Autism Spectrum Disorder (ASD) is a neurodevelopmental condition that affects social communication and behavior. ASD is also associated with various medical comorbidities, including Congenital Heart Disease (CHD), which is present in about 10% of ASD cases. CHD is a group of structural defects in the heart that impair its function and can cause life-threatening complications. The link between ASD and CHD is not fully understood, but it may involve common genetic and environmental factors that affect both the brain and the heart development. There is a strong functional and genetic connection between Autism spectrum disorder and congenital heart disease. ASD is a common (>1%) and diverse Neuro- Developmental Disorder (NDD) that mainly affects behavior, but also has other comorbidities, including cardiac ones. These cardiac comorbidities can be present at birth or develop later.

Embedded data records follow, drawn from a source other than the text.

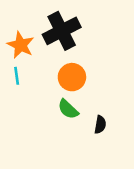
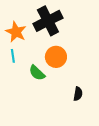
green semicircle: (68, 109) -> (37, 73), moved

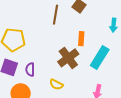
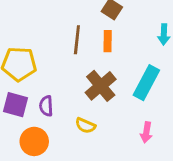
brown line: (55, 15) -> (77, 40), moved
orange rectangle: (81, 39) -> (108, 41), moved

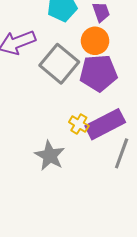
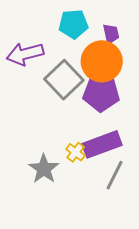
orange circle: (95, 41) -> (102, 61), size x1.5
yellow cross: (79, 124) -> (76, 152), moved

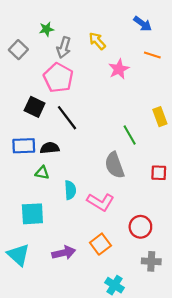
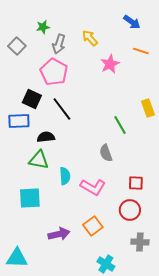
blue rectangle: (24, 146) -> (19, 121), moved
gray semicircle: (115, 165) -> (106, 153), size x0.7
green triangle: (42, 173) -> (39, 160), size x1.5
red square: (159, 173) -> (136, 183), moved
cyan triangle: (18, 255) -> (17, 258), moved, turned -40

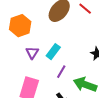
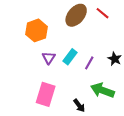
purple line: (61, 72) -> (89, 63), moved

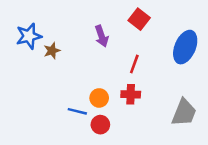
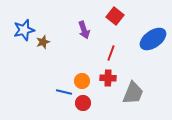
blue ellipse: (185, 47) -> (153, 39), turned 32
gray trapezoid: (184, 112) -> (133, 93), moved

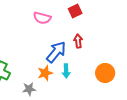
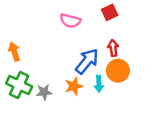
orange circle: (105, 73) -> (118, 71), moved
gray star: (29, 89) -> (44, 92), moved

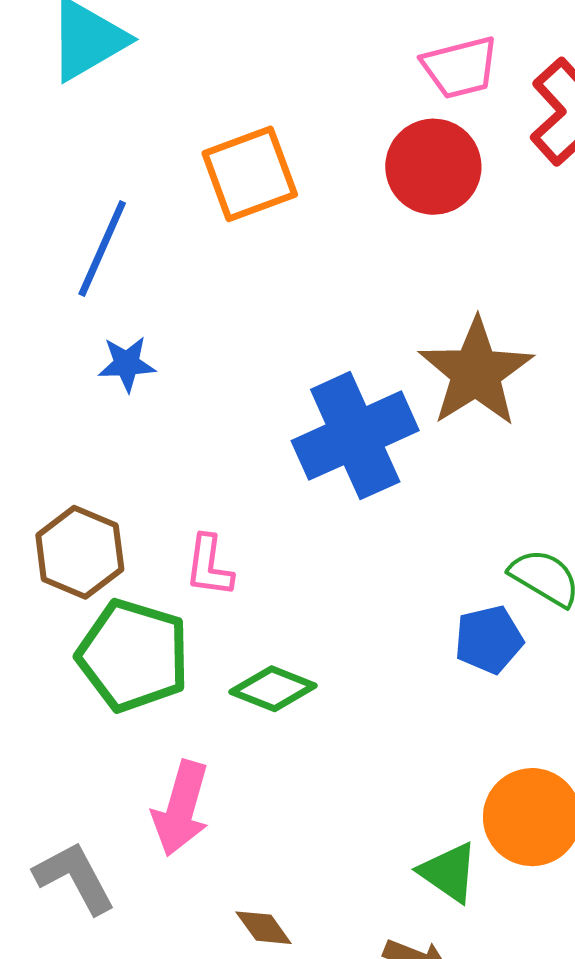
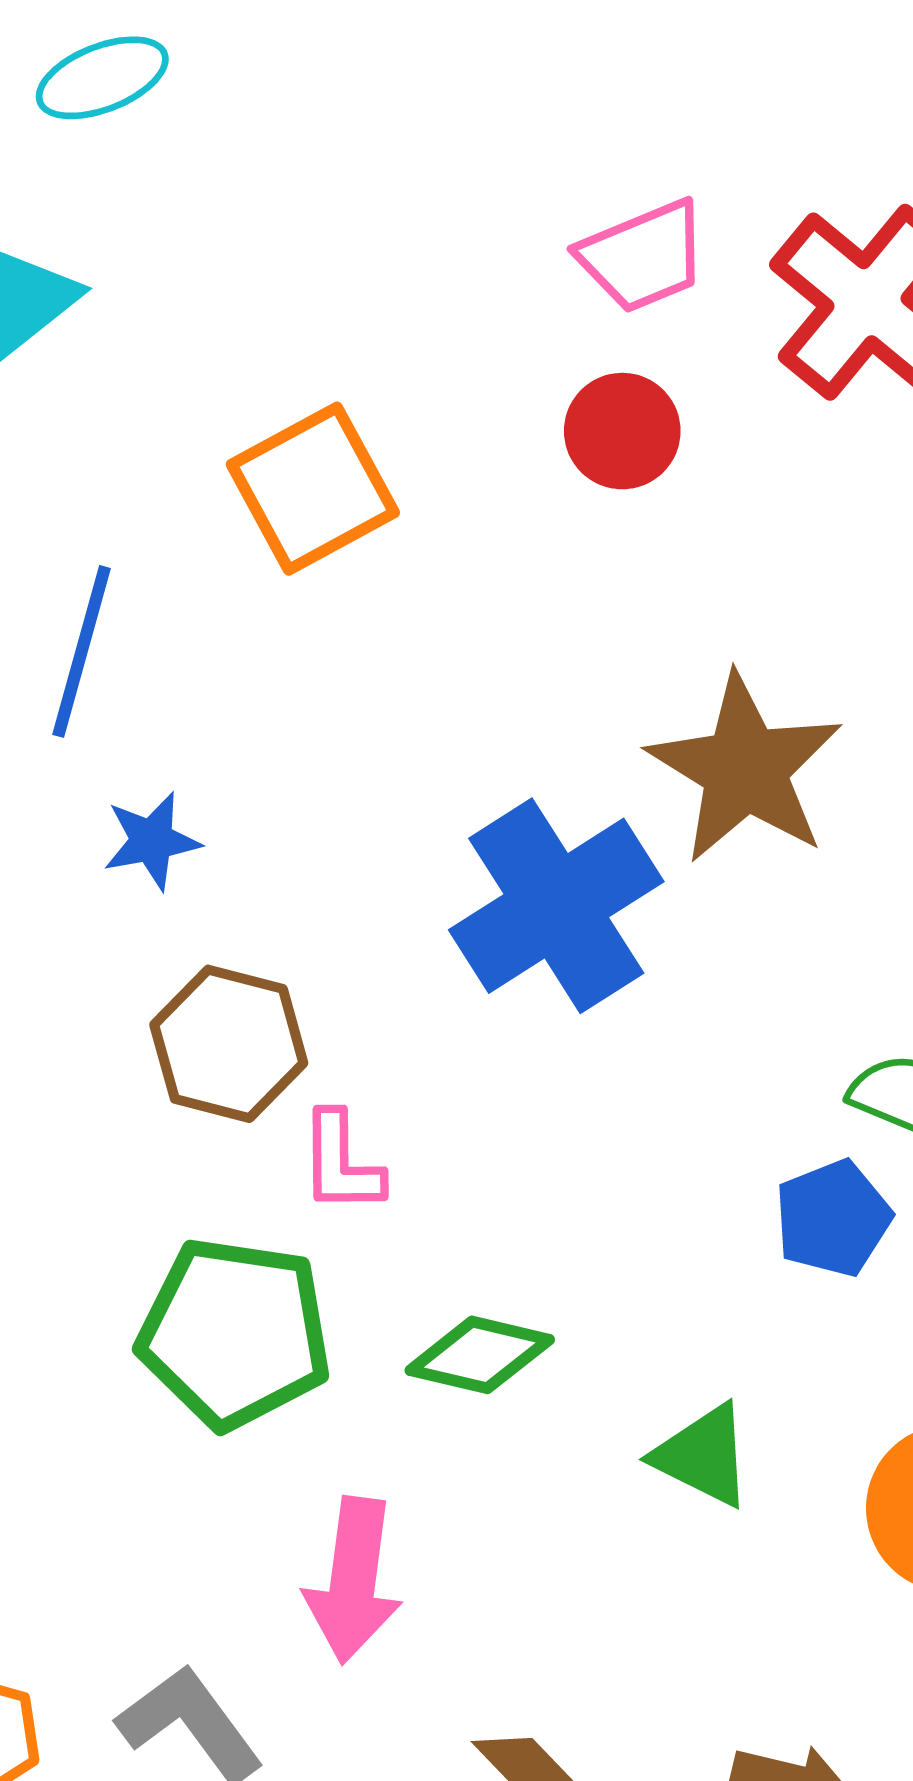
red circle: (433, 167) -> (622, 431), size x0.7
brown hexagon: (80, 552) -> (229, 1044), moved
green triangle: (449, 872) -> (703, 1456), moved

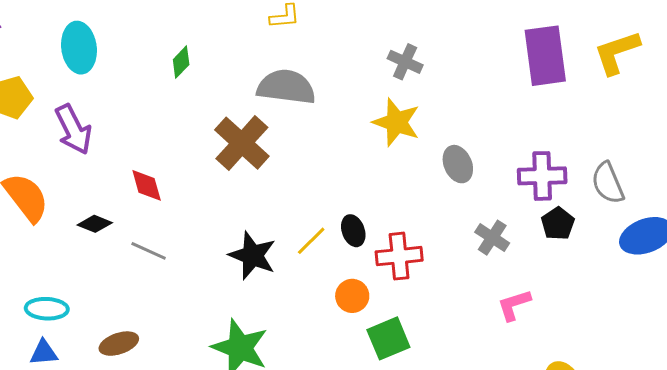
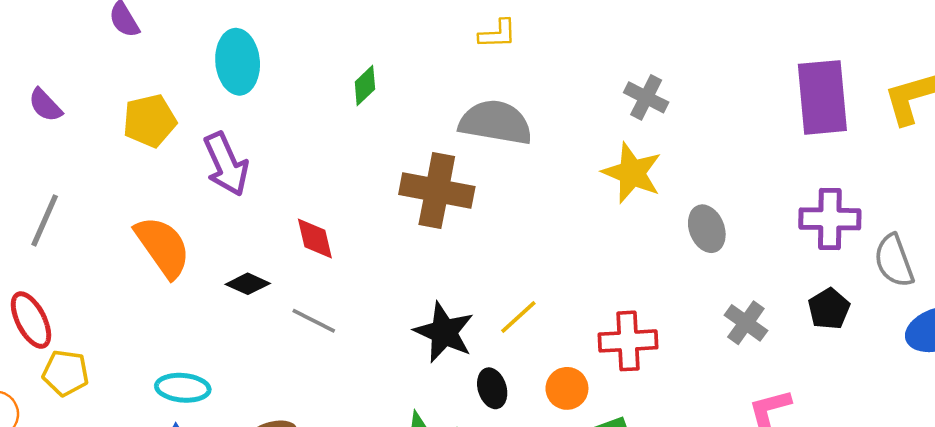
brown cross: (242, 143) -> (437, 190), turned -34
purple cross: (542, 176) -> (830, 219), moved
black ellipse: (353, 231) -> (492, 388), moved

To investigate the cardiac phenotype of ASD, researchers from Canada used high-frequency ultrasound imaging to examine nine mouse models that carry mutations in genes related to ASD. These genes are Arid1b, Chd8, 16p11.2, Sgsh, Shank3, Fmr1, and Vps13b. The researchers compared the cardiac structure and function of these mutant mice with their Wildtype Littermates (WTs), which served as controls. They measured various parameters, such as heart rate, aorta diameter, left ventricular wall thickness and thickening, left ventricular chamber diameter and fractional shortening, stroke volume and cardiac output, mitral inflow peak E and A velocity ratio, and ascending aorta velocity time integral.

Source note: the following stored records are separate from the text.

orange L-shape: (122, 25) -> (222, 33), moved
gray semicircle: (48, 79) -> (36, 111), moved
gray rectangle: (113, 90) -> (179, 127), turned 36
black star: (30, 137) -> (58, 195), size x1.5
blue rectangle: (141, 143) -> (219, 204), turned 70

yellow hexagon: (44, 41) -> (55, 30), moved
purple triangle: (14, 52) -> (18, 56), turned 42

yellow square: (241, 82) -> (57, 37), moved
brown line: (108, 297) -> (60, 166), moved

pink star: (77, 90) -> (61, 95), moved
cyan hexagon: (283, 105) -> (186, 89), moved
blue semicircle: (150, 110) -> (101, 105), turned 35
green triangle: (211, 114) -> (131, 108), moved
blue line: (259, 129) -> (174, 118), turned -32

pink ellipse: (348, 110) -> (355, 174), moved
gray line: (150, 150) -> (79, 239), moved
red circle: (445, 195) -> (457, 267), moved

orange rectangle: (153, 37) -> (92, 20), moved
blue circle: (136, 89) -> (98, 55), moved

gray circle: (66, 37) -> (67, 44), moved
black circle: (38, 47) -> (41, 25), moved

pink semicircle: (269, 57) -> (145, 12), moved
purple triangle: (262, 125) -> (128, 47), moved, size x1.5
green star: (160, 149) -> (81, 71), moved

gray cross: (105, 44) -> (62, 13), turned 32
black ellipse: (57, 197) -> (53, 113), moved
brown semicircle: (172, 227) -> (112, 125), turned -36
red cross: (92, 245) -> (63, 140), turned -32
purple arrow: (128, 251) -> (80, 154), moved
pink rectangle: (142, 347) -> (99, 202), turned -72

The results showed that the mutant mice had subtle heterogeneous cardiac abnormalities compared to WTs. Some of these abnormalities were similar to those observed in human ASD patients with CHD, such as reduced left ventricular wall thickness and thickening, increased left ventricular chamber diameter and fractional shortening, and altered mitral inflow peak E and A velocity ratio. However, the researchers also found more differences among the mutant groups than between the mutant groups and WTs, indicating a high degree of variability in the cardiac phenotype of ASD. Moreover, the type of cardiac abnormalities differed depending on the gene mutation. For example, 16p11.2 deletion mice had reduced heart rate and aorta diameter, Fmr1 knockout mice had increased heart rate and aorta diameter, Arid1b heterozygous mice had reduced left ventricular wall thickness and thickening, Sgsh heterozygous mice had increased left ventricular chamber diameter and fractional shortening, and Shank3 exon 4-9 deletion mice had altered mitral inflow peak E and A velocity ratio.

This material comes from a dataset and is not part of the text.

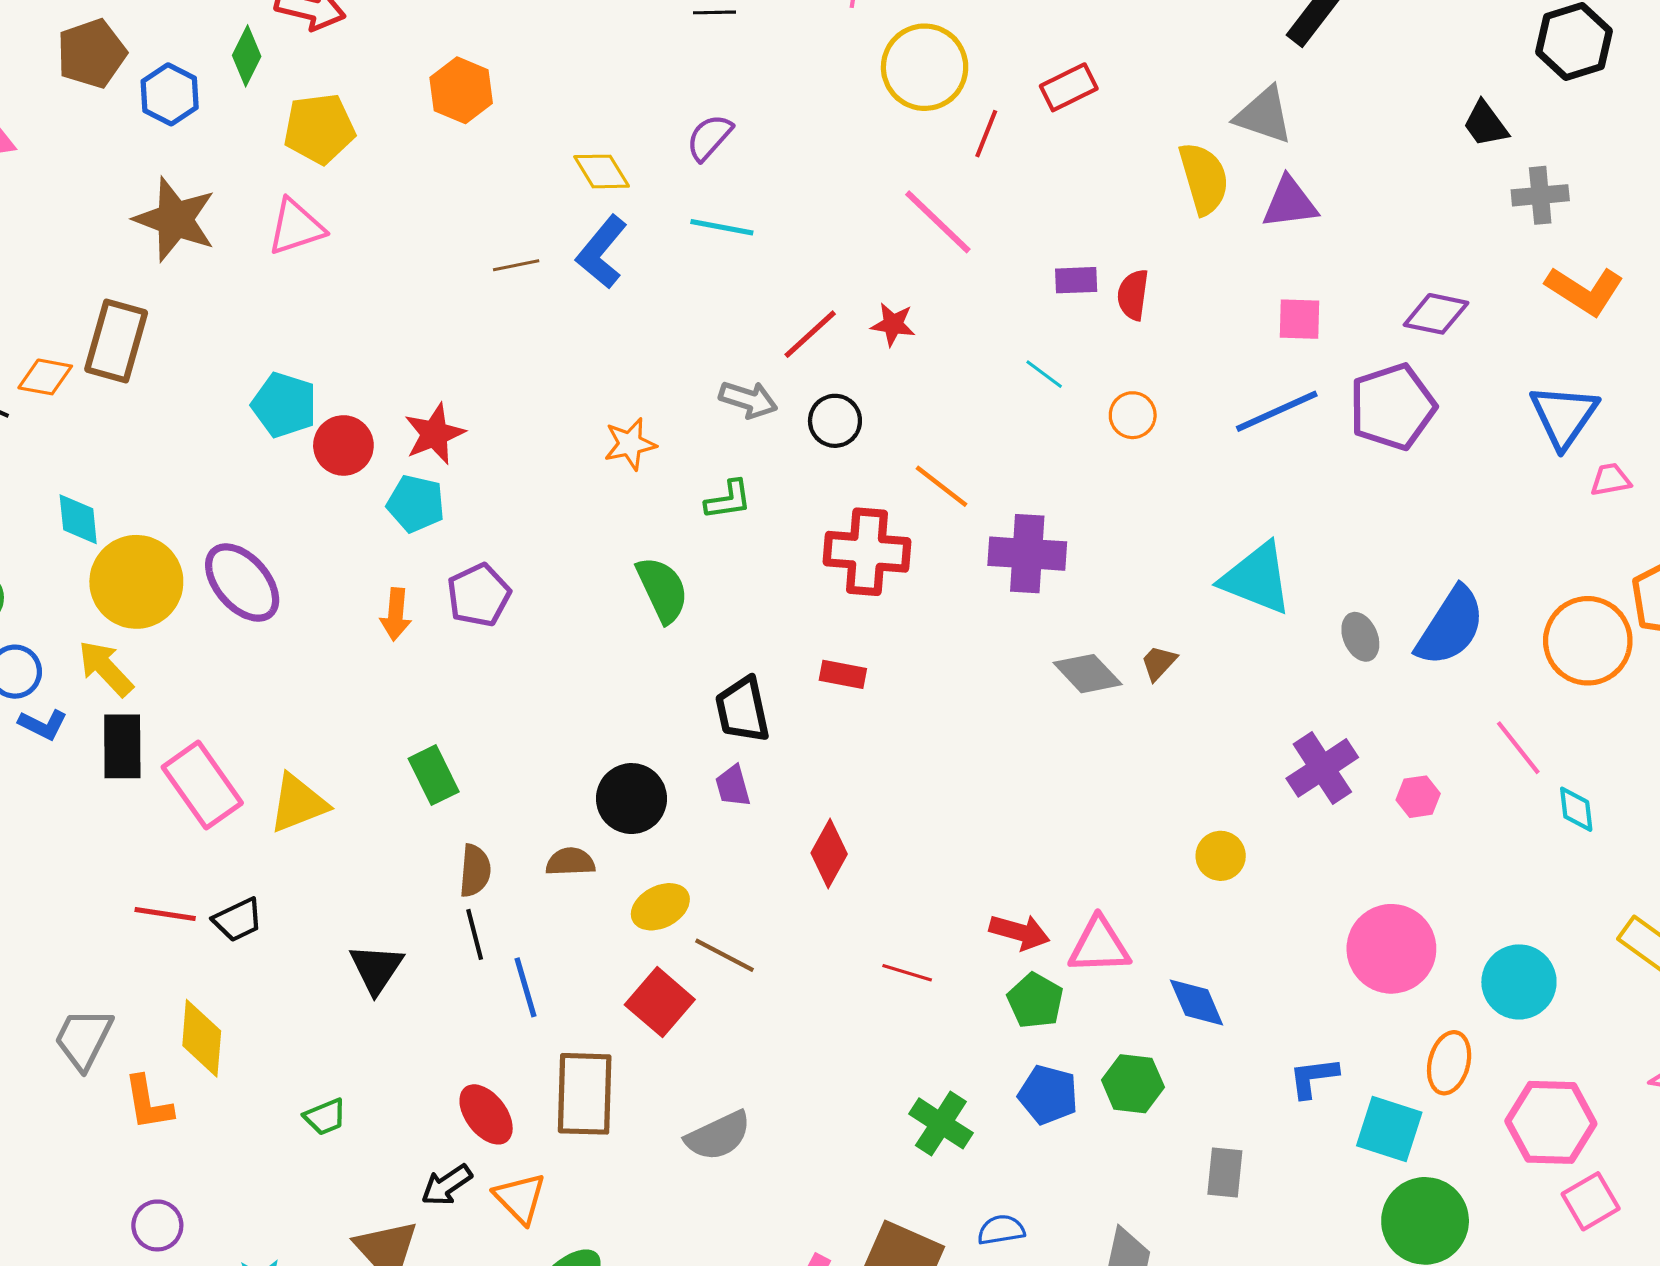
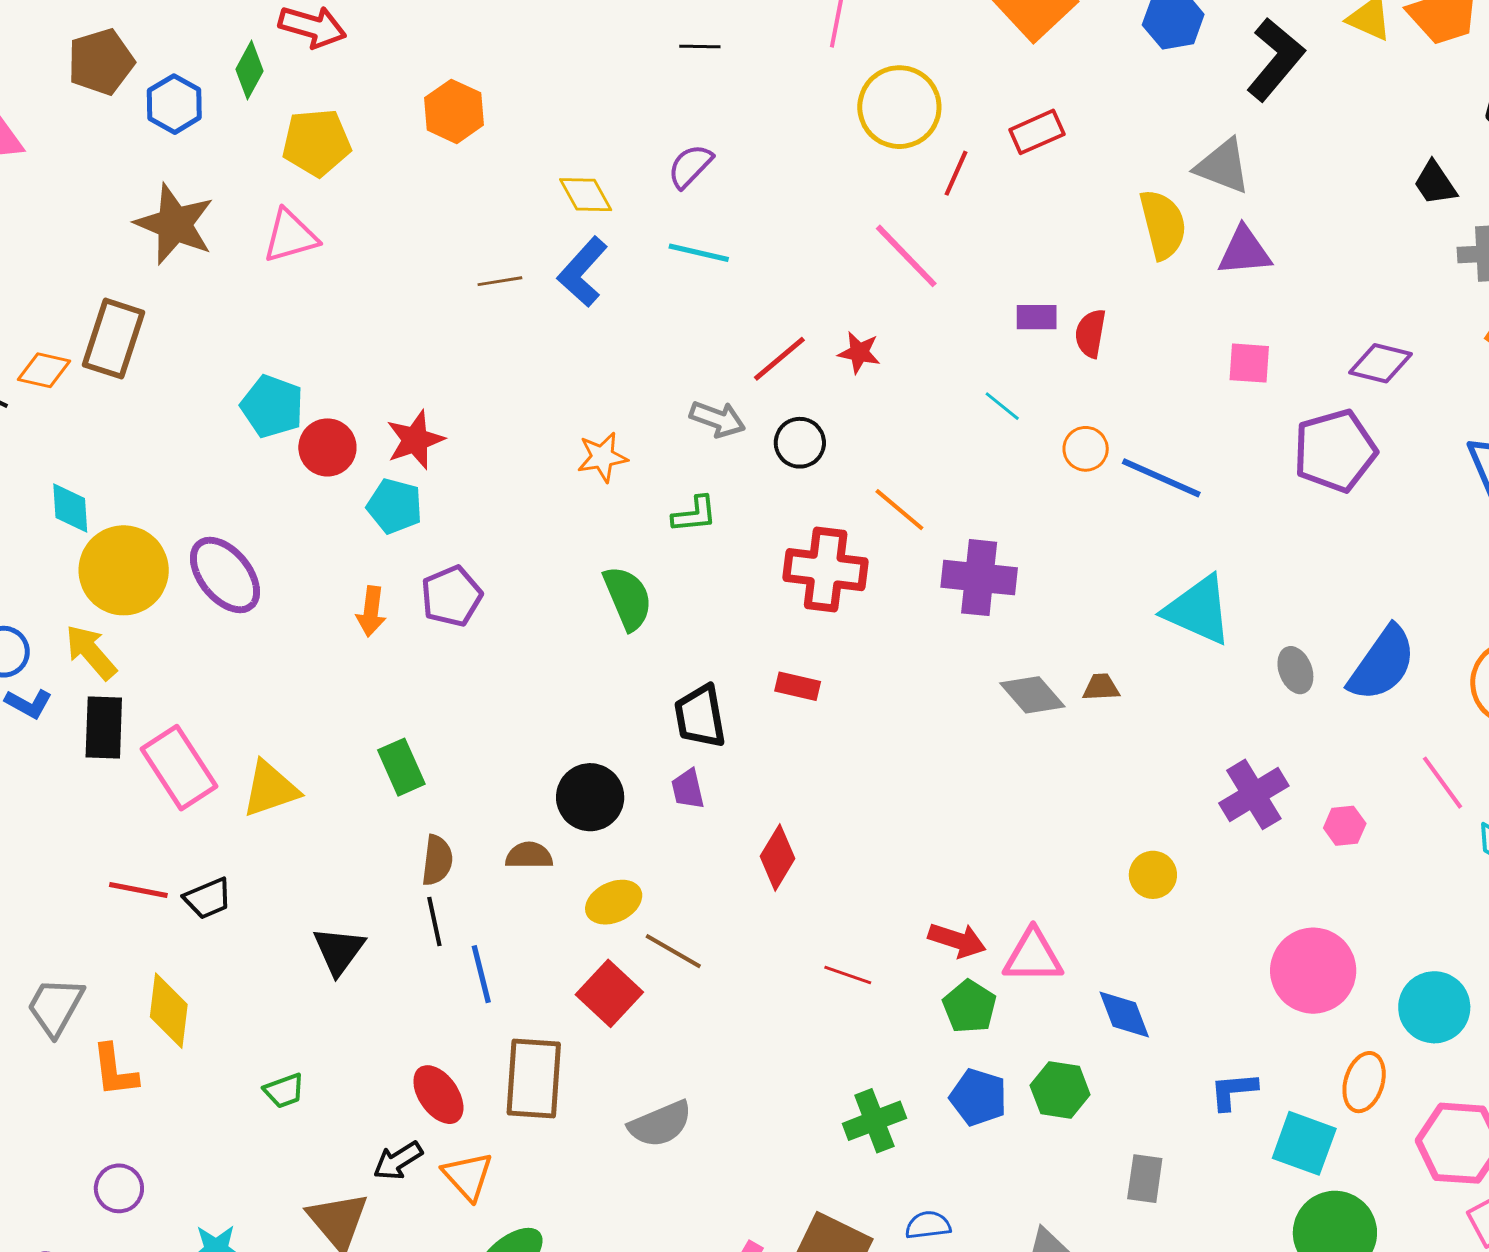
blue line: (1277, 411) -> (1161, 478), moved, turned 46
brown trapezoid: (1159, 663) -> (1101, 687), turned 42
green cross: (941, 1123) -> (874, 1121), turned 34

The researchers concluded that their study provides a comprehensive characterization of the cardiac phenotype of nine genetic mouse models of ASD. They suggested that their findings reflect the clinical heterogeneity of ASD and its cardiac comorbidities. They also proposed that the type of cardiac abnormalities may reveal common underlying mechanisms that affect both the brain and the heart development in ASD. For example, reduced left ventricular wall thickness and thickening may indicate impaired cardiomyocytes proliferation or differentiation, increased left ventricular chamber diameter and fractional shortening may indicate altered cardiac contractility or relaxation, and altered mitral inflow peak E and A velocity ratio may indicate impaired diastolic function or filling pressure. The researchers emphasized that understanding the cardiac abnormalities in ASD is important for clinical management, as even subtle or non-lethal defects can have an impact on normal development and quality of life. ASD-related genetic anomalies are linked with a range of cardiac problems. The variability that characterizes ASD in other traits is mirrored here, with more variations observed between mutant groups than between WTs. The changes were modest in size but important, and more model exploration is required to verify the observed patterns.